Transcribed page contents
######

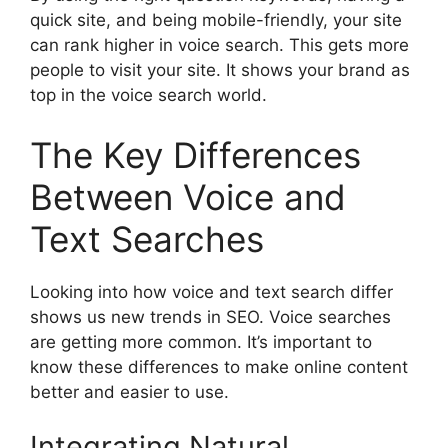
quick site, and being mobile-friendly, your site
can rank higher in voice search. This gets more
people to visit your site. It shows your brand as
top in the voice search world.
The Key Differences
Between Voice and
Text Searches
Looking into how voice and text search differ
shows us new trends in SEO. Voice searches
are getting more common. It’s important to
know these differences to make online content
better and easier to use.
Integrating Natural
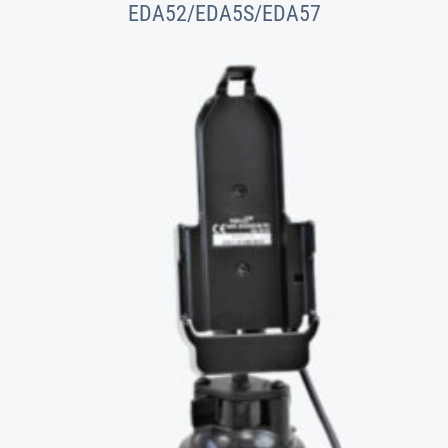
EDA52/EDA5S/EDA57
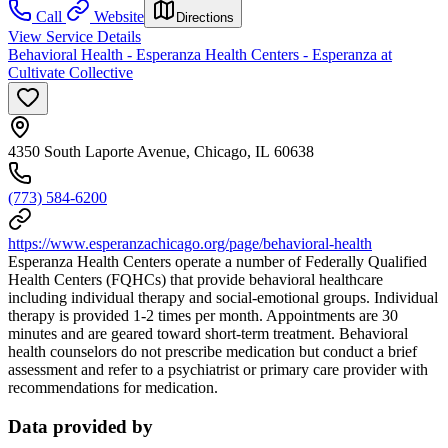
Call
Website
Directions
View Service Details
Behavioral Health - Esperanza Health Centers - Esperanza at
Cultivate Collective
4350 South Laporte Avenue, Chicago, IL 60638
(773) 584-6200
https://www.esperanzachicago.org/page/behavioral-health
Esperanza Health Centers operate a number of Federally Qualified
Health Centers (FQHCs) that provide behavioral healthcare
including individual therapy and social-emotional groups. Individual
therapy is provided 1-2 times per month. Appointments are 30
minutes and are geared toward short-term treatment. Behavioral
health counselors do not prescribe medication but conduct a brief
assessment and refer to a psychiatrist or primary care provider with
recommendations for medication.
Data provided by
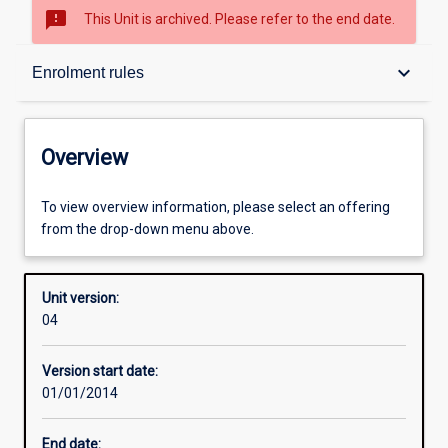
sms_failed
This Unit is archived. Please refer to the end date.
Overview
keyboard_arrow_down
Enrolment rules
Academic contacts
Overview
Offerings
To view overview information, please select an offering
from the drop-down menu above.
Enrolment rules
Unit version:
04
Other learning activities
Version start date:
01/01/2014
Learning activities
End date:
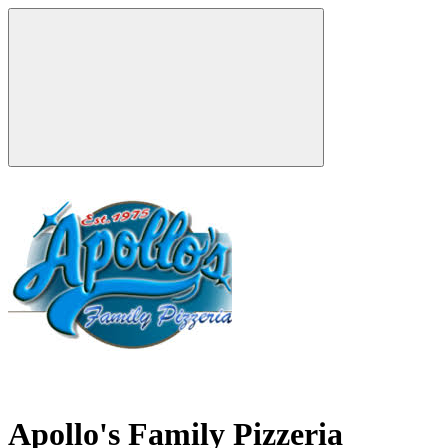
Apollo's Family Pizzeria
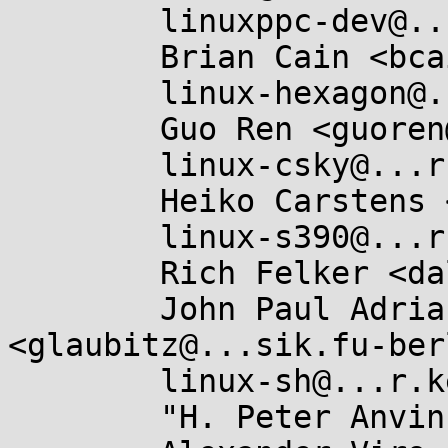
	linuxppc-dev@...ts.ozlabs.org,

	Brian Cain <bcain@...cinc.com>,

	linux-hexagon@...r.kernel.org,

	Guo Ren <guoren@...nel.org>,

	linux-csky@...r.kernel.org,

	Heiko Carstens <hca@...ux.ibm.com>,

	linux-s390@...r.kernel.org,

	Rich Felker <dalias@...c.org>,

	John Paul Adrian Glaubitz 
<glaubitz@...sik.fu-ber
	linux-sh@...r.kernel.org,

	"H. Peter Anvin" <hpa@...or.com>,
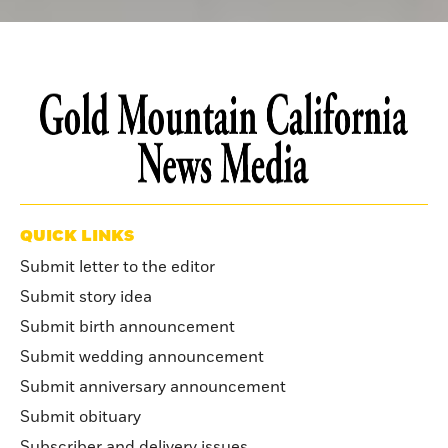
QUICK LINKS
Submit letter to the editor
Submit story idea
Submit birth announcement
Submit wedding announcement
Submit anniversary announcement
Submit obituary
Subscriber and delivery issues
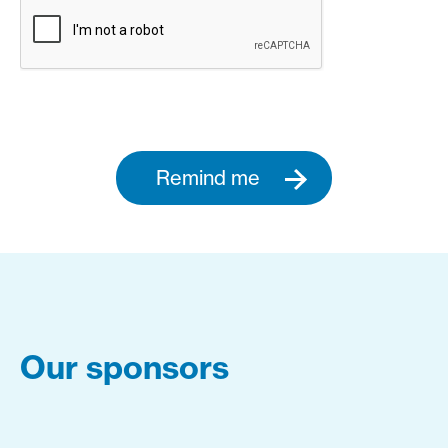
Remind me
Our sponsors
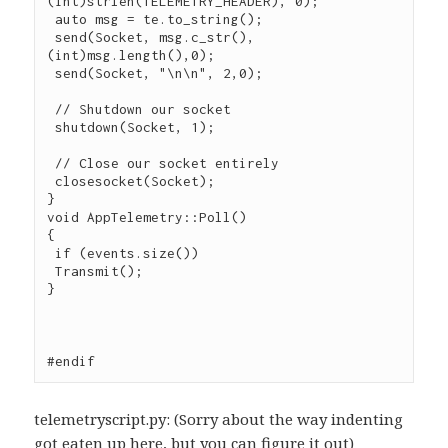
(int)strlen(TELEMETRY_HEADER), 0);

 auto msg = te.to_string();

 send(Socket, msg.c_str(), 
(int)msg.length(),0);

 send(Socket, "\n\n", 2,0);

 // Shutdown our socket

 shutdown(Socket, 1);

 // Close our socket entirely

 closesocket(Socket);

}

void AppTelemetry::Poll()

{

 if (events.size())

 Transmit();

}

#endif
telemetryscript.py: (Sorry about the way indenting
got eaten up here, but you can figure it out)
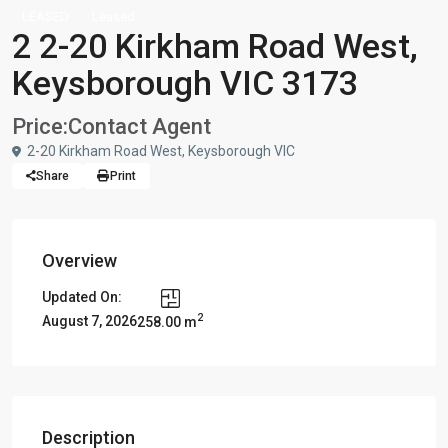
LEASED
Leased
2 2-20 Kirkham Road West,
Keysborough VIC 3173
Price:
Contact Agent
2-20 Kirkham Road West, Keysborough VIC
Share
Print
Overview
Updated On:
2
August 7, 2026
258.00 m
Description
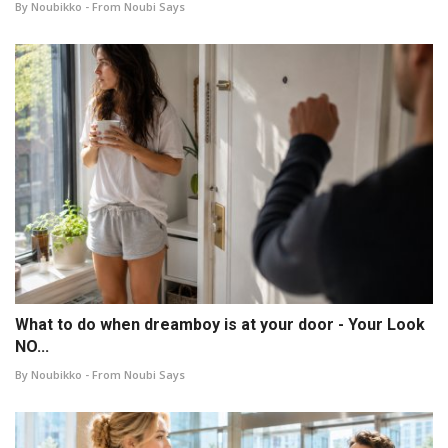
By Noubikko - From Noubi Says
What to do when dreamboy is at your door - Your Look
NO...
By Noubikko - From Noubi Says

######

DIRECTIONS> Give the entries back verbatim and omit the images.

TASK RESULT>
quick site, and being mobile-friendly, your site
can rank higher in voice search. This gets more
people to visit your site. It shows your brand as
top in the voice search world.
The Key Differences
Between Voice and
Text Searches
Looking into how voice and text search differ
shows us new trends in SEO. Voice searches
are getting more common. It’s important to
know these differences to make online content
better and easier to use.
Integrating Natural
EDA52/EDA5S/EDA57
Call
Website
Directions
View Service Details
Behavioral Health - Esperanza Health Centers - Esperanza at
Cultivate Collective
4350 South Laporte Avenue, Chicago, IL 60638
(773) 584-6200
https://www.esperanzachicago.org/page/behavioral-health
Esperanza Health Centers operate a number of Federally Qualified
Health Centers (FQHCs) that provide behavioral healthcare
including individual therapy and social-emotional groups. Individual
therapy is provided 1-2 times per month. Appointments are 30
minutes and are geared toward short-term treatment. Behavioral
health counselors do not prescribe medication but conduct a brief
assessment and refer to a psychiatrist or primary care provider with
recommendations for medication.
Data provided by
sms_failed
This Unit is archived. Please refer to the end date.
Overview
keyboard_arrow_down
Enrolment rules
Academic contacts
Overview
Offerings
To view overview information, please select an offering
from the drop-down menu above.
Enrolment rules
Unit version:
04
Other learning activities
Version start date:
01/01/2014
Learning activities
End date:
Apollo's Family Pizzeria
	linuxppc-dev@...ts.ozlabs.org,

	Brian Cain <bcain@...cinc.com>,

	linux-hexagon@...r.kernel.org,

	Guo Ren <guoren@...nel.org>,

	linux-csky@...r.kernel.org,

	Heiko Carstens <hca@...ux.ibm.com>,

	linux-s390@...r.kernel.org,

	Rich Felker <dalias@...c.org>,

	John Paul Adrian Glaubitz 
<glaubitz@...sik.fu-ber
	linux-sh@...r.kernel.org,

	"H. Peter Anvin" <hpa@...or.com>,
QUICK LINKS
Submit letter to the editor
Submit story idea
Submit birth announcement
Submit wedding announcement
Submit anniversary announcement
Submit obituary
Subscriber and delivery issues
Remind me
Our sponsors
(int)strlen(TELEMETRY_HEADER), 0);

 auto msg = te.to_string();

 send(Socket, msg.c_str(), 
(int)msg.length(),0);

 send(Socket, "\n\n", 2,0);

 // Shutdown our socket

 shutdown(Socket, 1);

 // Close our socket entirely

 closesocket(Socket);

}

void AppTelemetry::Poll()

{

 if (events.size())

 Transmit();

}

#endif
telemetryscript.py: (Sorry about the way indenting
got eaten up here, but you can figure it out)
LEASED
Leased
2 2-20 Kirkham Road West,
Keysborough VIC 3173
Price:
Contact Agent
2-20 Kirkham Road West, Keysborough VIC
Share
Print
Overview
Updated On:
2
August 7, 2026
258.00 m
Description
By Noubikko - From Noubi Says
What to do when dreamboy is at your door - Your Look
NO...
By Noubikko - From Noubi Says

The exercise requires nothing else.